Amnari have to learn how to use the kata they have access to as a way to manipulate the world around them in different ways, without harming either themselves or the environment. Not taking care in this way can do profound damage, immediate and/or long-term, to both.

The Bala–Dura

Students finish their first major cycle of training at sixteen, their second at eighteen, and then finally graduate at twenty-one—at the end of the Harvest of the Souls. In the last two years, all students take what's called the Bala–Dura. It's a coming-of-age process, in two parts.

The Dura lasts longer and requires two years of preparation and studying to learn about kata, ana, the Gaps, and how the High Ashad Isha guided the Five Nations to found the Alliance. In a sense, they relitigate the foundation of their own culture, in order to understand it better.

The Bala is a physical survival challenge, which also requires extensive training. The Cell works together to survive in the wild for a month. Obviously, a lot of this depends on individual ability—kata creates a lot of unusual disabilities, so Cells either work together to support disabled members. There are situations where young people don't have to do the full Bala–Dura, but there are ways Cells, or support staff, help people take part.

Completing the Bala–Dura is essential for graduation. Finally, during these years, students work on projects to start them off in a placement after graduation. Most effort is put into either directly working on the line to defend the Gap (and the creatures that come through it), mitigating the effects of the Gap, general healthcare, and providing basics like food, water, and shelter.

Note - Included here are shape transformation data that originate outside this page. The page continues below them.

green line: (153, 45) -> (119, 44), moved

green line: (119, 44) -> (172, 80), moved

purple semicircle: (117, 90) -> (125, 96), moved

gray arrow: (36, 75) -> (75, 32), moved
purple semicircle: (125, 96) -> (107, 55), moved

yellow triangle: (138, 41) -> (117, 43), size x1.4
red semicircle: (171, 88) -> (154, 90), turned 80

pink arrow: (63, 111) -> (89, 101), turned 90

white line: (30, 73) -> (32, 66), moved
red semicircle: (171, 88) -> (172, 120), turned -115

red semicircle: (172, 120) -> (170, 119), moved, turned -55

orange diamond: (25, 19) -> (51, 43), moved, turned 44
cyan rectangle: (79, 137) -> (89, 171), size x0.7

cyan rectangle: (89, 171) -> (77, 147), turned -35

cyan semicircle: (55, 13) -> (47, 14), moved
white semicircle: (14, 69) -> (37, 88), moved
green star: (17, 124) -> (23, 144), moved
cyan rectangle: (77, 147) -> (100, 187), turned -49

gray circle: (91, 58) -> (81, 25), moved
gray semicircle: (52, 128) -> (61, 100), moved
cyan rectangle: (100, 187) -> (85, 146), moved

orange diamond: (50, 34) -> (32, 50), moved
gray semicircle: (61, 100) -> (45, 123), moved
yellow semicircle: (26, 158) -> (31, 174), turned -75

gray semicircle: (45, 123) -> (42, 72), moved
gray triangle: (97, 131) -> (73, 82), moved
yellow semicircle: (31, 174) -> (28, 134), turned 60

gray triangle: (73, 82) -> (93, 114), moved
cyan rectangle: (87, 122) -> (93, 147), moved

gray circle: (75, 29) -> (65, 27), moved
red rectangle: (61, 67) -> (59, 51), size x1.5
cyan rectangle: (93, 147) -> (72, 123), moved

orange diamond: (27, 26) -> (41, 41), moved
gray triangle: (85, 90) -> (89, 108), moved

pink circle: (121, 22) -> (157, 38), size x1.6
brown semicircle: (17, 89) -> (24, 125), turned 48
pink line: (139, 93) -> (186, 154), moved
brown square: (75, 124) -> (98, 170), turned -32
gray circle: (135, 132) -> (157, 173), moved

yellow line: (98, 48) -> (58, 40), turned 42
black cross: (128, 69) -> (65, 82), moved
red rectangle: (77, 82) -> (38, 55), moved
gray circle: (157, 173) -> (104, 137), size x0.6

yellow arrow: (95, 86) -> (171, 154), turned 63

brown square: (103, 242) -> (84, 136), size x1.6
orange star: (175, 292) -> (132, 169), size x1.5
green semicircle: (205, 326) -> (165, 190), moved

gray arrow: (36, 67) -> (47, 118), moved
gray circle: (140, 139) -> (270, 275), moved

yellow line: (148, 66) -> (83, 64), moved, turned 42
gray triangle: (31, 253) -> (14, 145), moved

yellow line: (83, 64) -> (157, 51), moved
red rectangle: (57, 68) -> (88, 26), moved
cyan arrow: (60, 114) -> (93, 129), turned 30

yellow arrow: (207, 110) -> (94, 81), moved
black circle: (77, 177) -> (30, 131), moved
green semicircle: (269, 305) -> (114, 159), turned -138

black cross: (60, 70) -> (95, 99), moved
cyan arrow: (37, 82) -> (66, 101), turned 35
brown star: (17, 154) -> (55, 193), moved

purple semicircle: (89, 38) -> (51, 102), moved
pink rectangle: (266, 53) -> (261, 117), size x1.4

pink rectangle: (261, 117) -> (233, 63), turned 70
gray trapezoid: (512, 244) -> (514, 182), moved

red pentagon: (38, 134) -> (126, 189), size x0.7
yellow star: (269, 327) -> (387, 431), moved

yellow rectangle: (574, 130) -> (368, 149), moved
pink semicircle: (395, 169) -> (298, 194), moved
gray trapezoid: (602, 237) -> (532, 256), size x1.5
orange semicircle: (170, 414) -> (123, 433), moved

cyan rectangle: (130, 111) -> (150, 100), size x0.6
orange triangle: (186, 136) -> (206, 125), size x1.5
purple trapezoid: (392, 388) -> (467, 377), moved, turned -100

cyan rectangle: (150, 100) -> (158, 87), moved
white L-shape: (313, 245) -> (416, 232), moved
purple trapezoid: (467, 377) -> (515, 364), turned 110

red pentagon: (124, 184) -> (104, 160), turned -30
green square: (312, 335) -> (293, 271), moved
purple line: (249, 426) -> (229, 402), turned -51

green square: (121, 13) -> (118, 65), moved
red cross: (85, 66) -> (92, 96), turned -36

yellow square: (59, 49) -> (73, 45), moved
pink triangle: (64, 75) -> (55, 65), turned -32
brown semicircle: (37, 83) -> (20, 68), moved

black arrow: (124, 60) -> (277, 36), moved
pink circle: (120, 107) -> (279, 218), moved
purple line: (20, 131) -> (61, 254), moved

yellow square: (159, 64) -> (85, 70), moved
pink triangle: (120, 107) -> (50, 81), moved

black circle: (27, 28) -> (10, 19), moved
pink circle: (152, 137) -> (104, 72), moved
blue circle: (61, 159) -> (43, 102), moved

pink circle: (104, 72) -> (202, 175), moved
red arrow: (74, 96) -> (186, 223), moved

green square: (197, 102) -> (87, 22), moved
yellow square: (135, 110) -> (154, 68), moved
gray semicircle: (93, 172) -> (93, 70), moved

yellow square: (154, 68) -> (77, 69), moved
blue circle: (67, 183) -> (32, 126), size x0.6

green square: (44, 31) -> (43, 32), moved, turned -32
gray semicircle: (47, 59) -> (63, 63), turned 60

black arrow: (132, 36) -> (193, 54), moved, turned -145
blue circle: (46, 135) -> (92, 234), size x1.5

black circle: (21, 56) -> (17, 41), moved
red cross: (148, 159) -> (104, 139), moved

All of this is done using the skills provided by kata.

What if you can work with ana?

If you belong to that quite rare group who can work with ana, then you're most likely to become a Sifra (singular; the plural is Sifradan). Sifradan help manage kata loose throughout the Exclusion Zones, fight to close Gaps when they tear open, and support Isha in attempting to maintain the stability of reality.

That obviously requires a lot of training. This looks almost identical to that given to everyone else, although trainee Sifradan have to work with at least one other Sifra. Sifradan were once trained entirely separately, but this was found to create divisions between two groups who do have to work together all the time.